The first thing that most people think of when you mention Rwanda is the terrible genocide, which claimed the lives of over a million people in 1994. It may be over twenty years since the horrific events unfolded, but a trip to Rwanda would not be complete without a visit to the genocide memorial in the country’s capital Kigali, which is the final resting place for more than 250,000 victims. The Kigali Genocide Memorial includes three permanent exhibitions, the largest of which documents the 1994 Genocide against the Tutsi. There is also a children’s memorial and an exhibition on the history of genocidal violence around the world. The education centre, gardens, and Genocide Archive of Rwanda contribute to a meaningful tribute to those who perished and provide a powerful educational experience for visitors.
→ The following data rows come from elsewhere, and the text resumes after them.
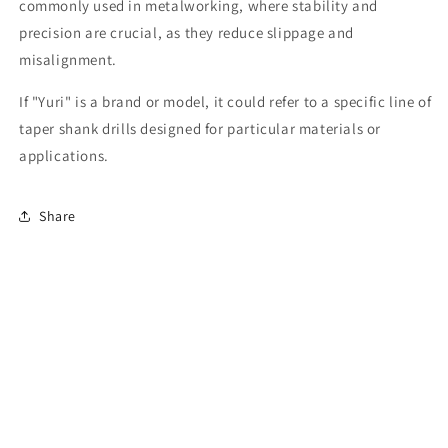
commonly used in metalworking, where stability and
precision are crucial, as they reduce slippage and
misalignment.
If "Yuri" is a brand or model, it could refer to a specific line of
taper shank drills designed for particular materials or
applications.
Share
Subscribe to our emails
Email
Rwanda is one of only three countries in the world where the critically endangered mountain gorillas live. They make their homes in and amongst the bamboo-covered slopes of the Virunga Mountains in the Volcanoes National Park in northern Rwanda. Gorilla tracking in Rwanda is often described as “life changing” and with good reason. With only an estimated 880 Gorillas left in the world, to see these gentle creatures in their natural habitat is a truly unique moment. Hikes in the mountains can last anywhere from 30 minutes to 4 hours + depending on the family allocated to your group and their location. The journey back can take just as long, but you are often carried along by the euphoria you feel at seeing the gorillas!
Akagera National Park is located in the northeast of Rwanda along the border with Tanzania. It is named after the Akagera River that flows along its eastern boundary and feeds into a labyrinth of lakes of which the largest is Lake Ihema. The forest fringed lakes, papyrus swamps, savannah plains and rolling highlands combine to make Akagera amongst the most scenic of reserves anywhere in Africa. It has exceptional levels of biodiversity and forms the largest protected wetland in central Africa. Akagera combines well with Nyungwe and the Volcanoes National Park to offer a great safari element as it is home to many large plains game species like elephants, giraffes and lions as well as species restricted to the papyrus swamps such as the Sitatunga and the sought-after Shoebill Stork.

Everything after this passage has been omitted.